Natal e Ano Novo, hoje, se tornaram uma correria sem tamanho atrás de promoções, festas, mas igualmente de evitar de todo jeito a solidão. Ou, ao contrário, se isolar para não se sentir hipócrita ou ainda mais deprimido. Evocam generosidade, amizade, reencontros, amor, saudade, abraços, guloseimas, sorrisos, gratidão - o "espírito de Natal" de Dickens. Mas impossível não se lembrar de quanta gente passa o fim do ano, datas familiares e de amigos, sozinha e passando necessidades: mendigos, velhinhos, ainda que acompanhados em lares de idosos - você já foi a um para saber a tristeza que é a energia de tanta gente abandonada no fim da vida? Eu, já. Crianças de rua, órfãos, famílias pobres sem dinheiro para um peru de Natal, um tim-tim no réveillon, viajar, arejar a cabeça em uma praia, na serra, em um paraíso, ou entre pessoas queridas. Pessoas lutando pela vida nos  hospitais. Salvando vidas nos plantões médicos. Não consigo deixar de pensar nisso.

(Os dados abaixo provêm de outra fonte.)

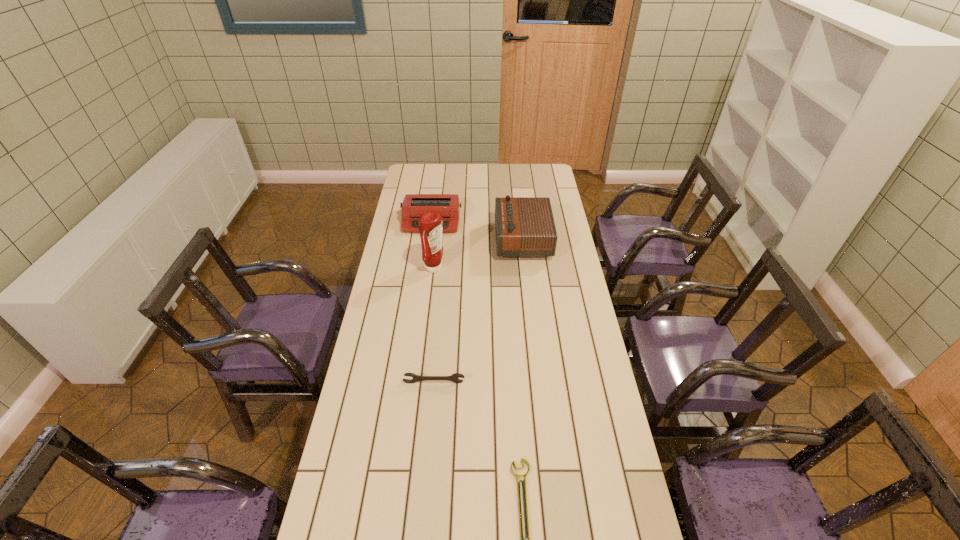 Image resolution: width=960 pixels, height=540 pixels. In order to click on vacant space located on the open ends of the fourth farthest object in this screenshot , I will do `click(432, 409)`.

In order to click on typewriter that is at the left edge in this screenshot , I will do `click(414, 206)`.

You are a GUI agent. You are given a task and a screenshot of the screen. Output one action in this format:
    pyautogui.click(x=<x>, y=<y>)
    Task: Click on the wrench located in the left edge section of the desktop
    The width and height of the screenshot is (960, 540).
    Given the screenshot: What is the action you would take?
    pyautogui.click(x=453, y=377)

Where is `object present at the right edge`? This screenshot has width=960, height=540. object present at the right edge is located at coordinates pyautogui.click(x=524, y=226).

This screenshot has width=960, height=540. I want to click on vacant position at the far edge of the desktop, so pos(483,179).

What are the coordinates of `vacant position at the left edge of the desktop` in the screenshot? It's located at 395,303.

I want to click on vacant area that lies between the radio receiver and the left wrench, so click(478, 311).

Locate an element on the screen. The width and height of the screenshot is (960, 540). empty space between the fourth shortest object and the fourth tallest object is located at coordinates (478, 311).

The width and height of the screenshot is (960, 540). In order to click on free point between the radio receiver and the third shortest object in this screenshot , I will do `click(477, 231)`.

The width and height of the screenshot is (960, 540). I want to click on vacant space that's between the radio receiver and the condiment, so click(479, 254). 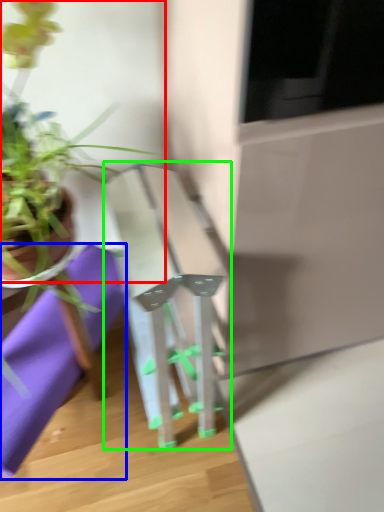 Question: Which object is positioned farthest from houseplant (highlighted by a red box)? Select from cloth (highlighted by a blue box) and table (highlighted by a green box).

Choices:
 (A) cloth
 (B) table

Answer: (B) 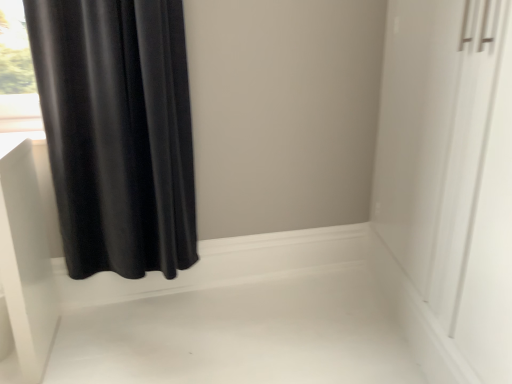 What do you see at coordinates (117, 132) in the screenshot?
I see `velvet black curtain at left` at bounding box center [117, 132].

In order to face velvet black curtain at left, should I rotate leftwards or rightwards?

Rotate your view left by about 17.794°.

Identify the location of velvet black curtain at left. This screenshot has width=512, height=384. (117, 132).

This screenshot has height=384, width=512. Identify the location of velvet black curtain at left. (117, 132). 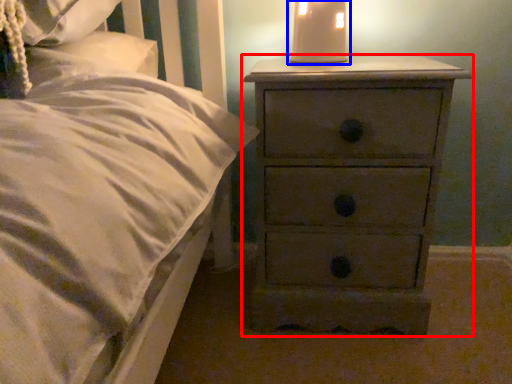 Question: Which of the following is the closest to the observer, chest of drawers (highlighted by a red box) or bedside lamp (highlighted by a blue box)?

Choices:
 (A) chest of drawers
 (B) bedside lamp

Answer: (A) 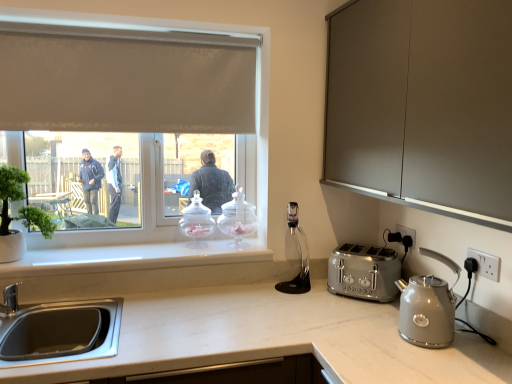 Question: Would you say green matte plant at left is to the left or to the right of black plastic electric outlet at lower right, which ranks as the first electric outlet in left-to-right order, in the picture?

Choices:
 (A) left
 (B) right

Answer: (A)

Question: Is green matte plant at left bigger or smaller than black plastic electric outlet at lower right, which ranks as the first electric outlet in left-to-right order?

Choices:
 (A) big
 (B) small

Answer: (A)

Question: Which is farther from the green matte plant at left?

Choices:
 (A) white plastic electric outlet at right, marked as the second electric outlet in a back-to-front arrangement
 (B) clear glass jar at window, placed as the 2th kitchen appliance when sorted from back to front
 (C) matte gray cabinet at upper right
 (D) black plastic electric outlet at lower right, which ranks as the 1th electric outlet in back-to-front order
 (E) white fabric window at upper left

Answer: (A)

Question: Which object is the farthest from the satin silver toaster at right?

Choices:
 (A) black plastic electric outlet at lower right, placed as the second electric outlet when sorted from front to back
 (B) green matte plant at left
 (C) matte gray cabinet at upper right
 (D) matte silver kettle at right, placed as the 3th kitchen appliance when sorted from back to front
 (E) white plastic electric outlet at right, which is the second electric outlet in left-to-right order

Answer: (B) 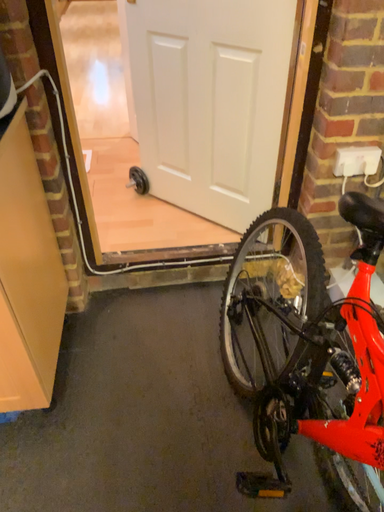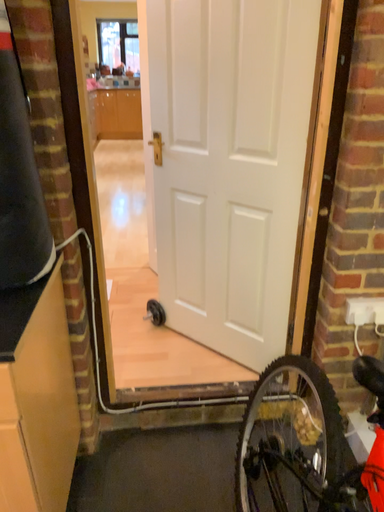 Question: Which way did the camera rotate in the video?

Choices:
 (A) rotated downward
 (B) rotated upward

Answer: (B) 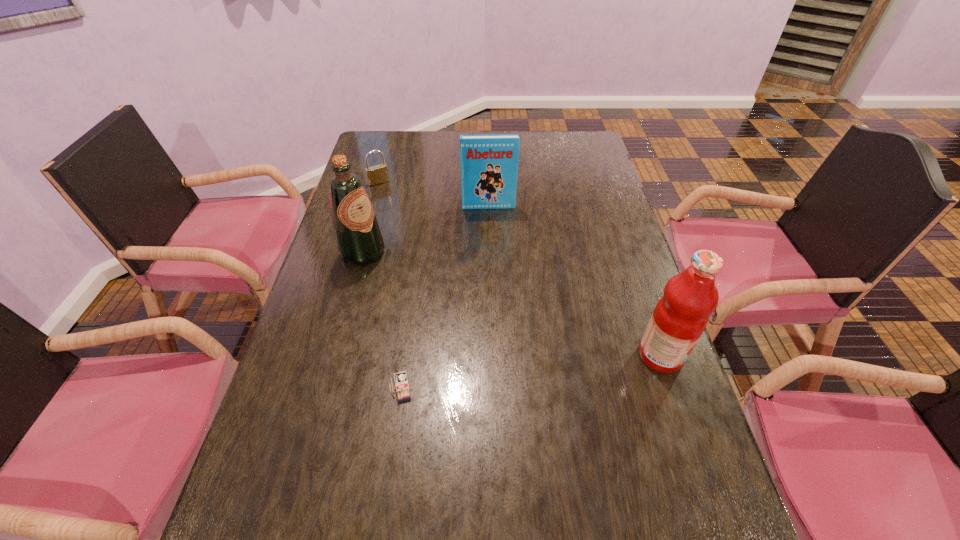 Locate an element on the screen. This screenshot has width=960, height=540. free location located 0.390m on the front-facing side of the third farthest object is located at coordinates (490, 325).

This screenshot has width=960, height=540. I want to click on free spot located 0.260m on the front-facing side of the third farthest object, so click(449, 302).

Find the location of a particular element. This screenshot has width=960, height=540. vacant space located 0.360m on the front-facing side of the third farthest object is located at coordinates (480, 320).

Locate an element on the screen. Image resolution: width=960 pixels, height=540 pixels. free space located 0.300m on the front cover of the second farthest object is located at coordinates (494, 275).

You are a GUI agent. You are given a task and a screenshot of the screen. Output one action in this format:
    pyautogui.click(x=<x>, y=<y>)
    Task: Click on the vacant area situated 0.050m on the front cover of the second farthest object
    This screenshot has width=960, height=540.
    Given the screenshot: What is the action you would take?
    pyautogui.click(x=491, y=219)

The height and width of the screenshot is (540, 960). Identify the location of free location located on the front cover of the second farthest object. (496, 291).

Where is `padlock present at the left edge`? The height and width of the screenshot is (540, 960). padlock present at the left edge is located at coordinates (378, 174).

Where is `olive oil that is at the left edge`? The width and height of the screenshot is (960, 540). olive oil that is at the left edge is located at coordinates (359, 241).

At what (x,y) coordinates should I click in order to perform the action: click on object present at the right edge. Please return your answer as a coordinate pair (x, y). The image size is (960, 540). Looking at the image, I should click on 681,315.

You are a GUI agent. You are given a task and a screenshot of the screen. Output one action in this format:
    pyautogui.click(x=<x>, y=<y>)
    Task: Click on the free space at the far edge of the desktop
    Image resolution: width=960 pixels, height=540 pixels.
    Given the screenshot: What is the action you would take?
    pyautogui.click(x=452, y=156)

Natal é um "soco inglês" bem dado em quem tem empatia, se coloca no lugar do outro, e em quem sofre de abandono, pobreza e dores fundas. 

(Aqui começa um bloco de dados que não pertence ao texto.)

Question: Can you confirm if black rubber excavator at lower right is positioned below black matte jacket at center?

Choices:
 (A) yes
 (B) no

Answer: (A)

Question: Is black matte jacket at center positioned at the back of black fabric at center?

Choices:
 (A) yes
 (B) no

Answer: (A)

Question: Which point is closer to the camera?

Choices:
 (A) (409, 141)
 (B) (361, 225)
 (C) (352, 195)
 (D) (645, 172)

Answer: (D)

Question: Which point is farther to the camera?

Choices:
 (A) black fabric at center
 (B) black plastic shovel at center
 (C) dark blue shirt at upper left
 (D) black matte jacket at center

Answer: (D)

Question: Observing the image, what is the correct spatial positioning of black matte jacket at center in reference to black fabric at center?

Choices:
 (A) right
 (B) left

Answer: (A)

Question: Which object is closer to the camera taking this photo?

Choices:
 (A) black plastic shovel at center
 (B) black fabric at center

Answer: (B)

Apesar de tudo, desejo a você desde já um Feliz (ou suportável) Natal, um Ano Novo com várias metas e promessas atingidas - por que esperar até lá para começar? - e amor, paz, fé, mais uma vez amor que esse é o verdadeiro espírito de Natal, a solidariedade da irmandade humana. Ainda mais em tempos de tantas guerras e conflitos, narcisismo, ceticismo e uma falsa liberdade que desperta os piores instintos da natureza humana em muita gente - em você e eu, por exemplo, se não tomarmos cuidado.

Então é [quase] Natal, o que você fará daqui pra frente? Do passado, devem permanecer apenas as boas lembranças, ainda que com tristeza, e as lições, para que não tenhamos de errar mais umas 34 vezes, 34 Natais e réveillons. Aliás, quem sabe se estará aqui no próximo Natal, no próximo Ano Novo? A pandemia de Covid, que está voltando, talvez não com tanta força, nos mostrou que podemos perder pessoas e morrer de repente, mesmo jovens, mesmo sem explicação - por quê? 

Vamos combinar que fim de ano, apesar do indesejável termo "fim", deve sempre levar a "recomeço". Meu primeiro romance, Reencontro, termina na época do Natal, de uma forma idílica.

Eu aqui, cristã e resistente, "careta" para muitos, "vítimas de mitos do passado" (como se estes debochadores tivessem explicações melhores, excetuando a teoria do evolucionismo que contraria a principal lei do Universo, a Lei da Entropia ou Lei do Caos), até me afeiçoo pelo Santa Claus, o velhinho de barba que as crianças adoram e esperam, como o coelhinho da Páscoa - a Páscoa representa a ressurreição de Cristo. Mas o que me dá esperança e algum ânimo é me lembrar de que estou celebrando o nascimento do Salvador, que está vivo, e que posso presenteá-Lo com o que não tem preço - já que Ele é o dono de tudo: amor a mim mesma - e isso pode exigir algum esforço, sem comodismo - e ao próximo, amor a Deus, gratidão, generosidade, lealdade, perdão, compreensão, sorrisos sinceros a desconhecidos (às vezes, outrora pessoas lembradas por nós) e renegados. 

Então é Natal, Ano Novo, quem você abraçou por amor?